- DIRECTIONS
Scan the lines below for "Social" and copy the matches.

- PROVIDED DATA
- - -
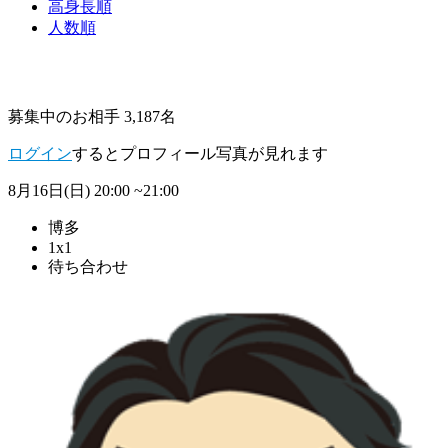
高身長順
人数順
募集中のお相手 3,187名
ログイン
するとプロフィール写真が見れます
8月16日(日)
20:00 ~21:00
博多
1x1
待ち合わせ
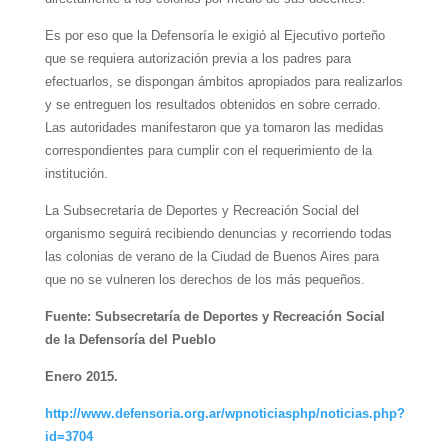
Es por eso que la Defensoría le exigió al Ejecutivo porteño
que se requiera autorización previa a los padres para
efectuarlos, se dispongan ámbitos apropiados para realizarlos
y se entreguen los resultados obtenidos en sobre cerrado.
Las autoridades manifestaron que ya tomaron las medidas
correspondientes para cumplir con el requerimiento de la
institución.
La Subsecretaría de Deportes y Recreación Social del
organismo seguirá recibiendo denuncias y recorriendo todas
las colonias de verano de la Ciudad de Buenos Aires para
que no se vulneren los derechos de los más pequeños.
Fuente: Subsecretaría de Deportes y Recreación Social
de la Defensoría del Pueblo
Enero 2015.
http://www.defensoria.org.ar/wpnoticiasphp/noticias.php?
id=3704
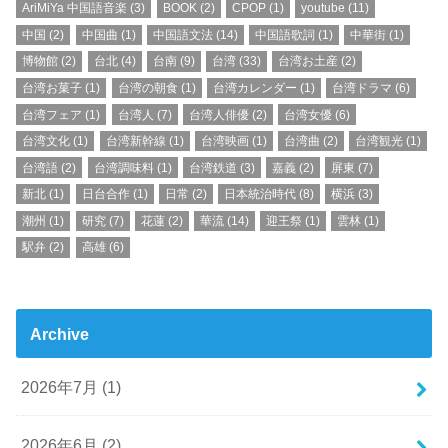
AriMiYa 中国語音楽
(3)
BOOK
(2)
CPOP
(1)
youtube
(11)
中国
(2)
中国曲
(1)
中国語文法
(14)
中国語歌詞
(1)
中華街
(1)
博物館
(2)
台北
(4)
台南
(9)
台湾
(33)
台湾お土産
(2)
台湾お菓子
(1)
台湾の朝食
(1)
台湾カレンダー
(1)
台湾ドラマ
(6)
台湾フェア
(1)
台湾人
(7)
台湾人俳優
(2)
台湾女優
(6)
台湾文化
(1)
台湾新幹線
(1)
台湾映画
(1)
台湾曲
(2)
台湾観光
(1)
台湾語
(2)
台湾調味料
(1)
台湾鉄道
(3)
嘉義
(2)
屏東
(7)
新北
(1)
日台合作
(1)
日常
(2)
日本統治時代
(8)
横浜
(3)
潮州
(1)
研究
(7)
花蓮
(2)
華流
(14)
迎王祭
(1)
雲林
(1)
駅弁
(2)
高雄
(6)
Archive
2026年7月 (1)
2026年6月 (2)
- - -
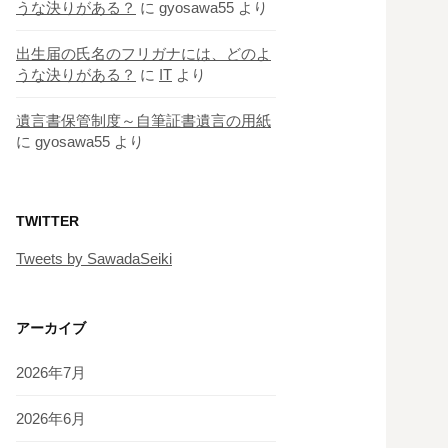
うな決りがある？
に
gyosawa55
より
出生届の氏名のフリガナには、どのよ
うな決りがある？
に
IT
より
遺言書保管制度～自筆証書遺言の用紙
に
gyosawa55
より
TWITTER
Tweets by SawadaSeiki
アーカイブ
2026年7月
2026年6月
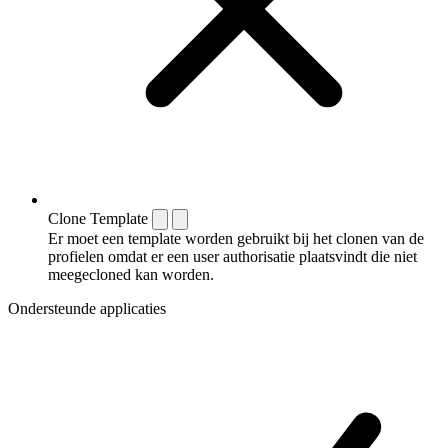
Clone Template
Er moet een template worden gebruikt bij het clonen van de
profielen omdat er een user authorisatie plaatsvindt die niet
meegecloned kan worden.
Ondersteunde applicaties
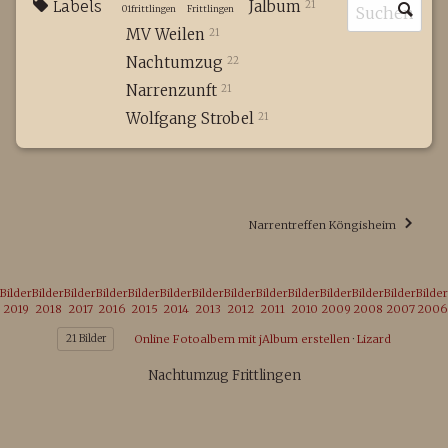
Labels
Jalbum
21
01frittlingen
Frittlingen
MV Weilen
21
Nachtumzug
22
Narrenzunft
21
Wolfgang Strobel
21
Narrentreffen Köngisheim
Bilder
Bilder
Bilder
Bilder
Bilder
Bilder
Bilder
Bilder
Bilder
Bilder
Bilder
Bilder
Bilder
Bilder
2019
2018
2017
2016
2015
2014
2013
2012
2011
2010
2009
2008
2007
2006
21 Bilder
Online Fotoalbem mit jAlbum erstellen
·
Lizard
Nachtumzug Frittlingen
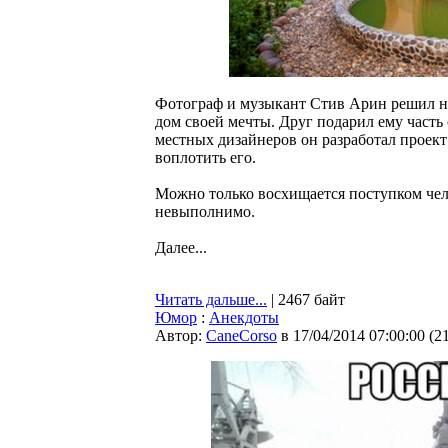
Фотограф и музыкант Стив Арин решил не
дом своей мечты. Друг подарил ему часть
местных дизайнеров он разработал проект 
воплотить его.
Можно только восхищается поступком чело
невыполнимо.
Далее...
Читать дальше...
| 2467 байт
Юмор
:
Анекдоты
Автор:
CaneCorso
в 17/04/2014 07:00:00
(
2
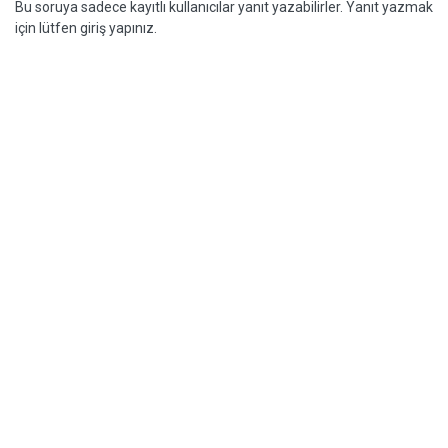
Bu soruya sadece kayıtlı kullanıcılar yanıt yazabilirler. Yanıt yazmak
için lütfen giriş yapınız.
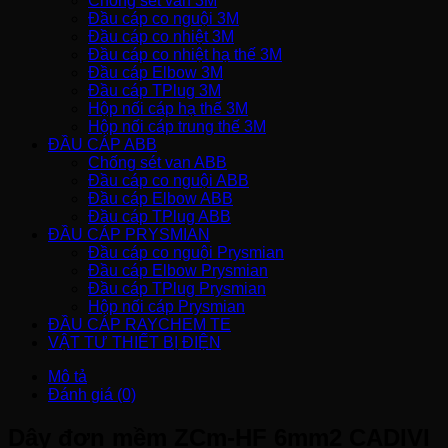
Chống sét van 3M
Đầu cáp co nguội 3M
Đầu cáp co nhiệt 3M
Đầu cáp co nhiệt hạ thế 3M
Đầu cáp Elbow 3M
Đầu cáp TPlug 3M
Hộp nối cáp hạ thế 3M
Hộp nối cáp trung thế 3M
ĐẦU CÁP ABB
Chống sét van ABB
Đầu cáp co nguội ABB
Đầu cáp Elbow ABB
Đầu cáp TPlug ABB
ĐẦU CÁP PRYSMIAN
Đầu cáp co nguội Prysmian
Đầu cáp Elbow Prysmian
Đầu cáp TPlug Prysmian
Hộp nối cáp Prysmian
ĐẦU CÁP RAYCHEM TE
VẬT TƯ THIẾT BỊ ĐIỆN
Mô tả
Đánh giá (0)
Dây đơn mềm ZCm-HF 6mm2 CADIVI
- - -
- RESULT
La Subsecretaría de Deportes y Recreación Social del
Fuente: Subsecretaría de Deportes y Recreación Social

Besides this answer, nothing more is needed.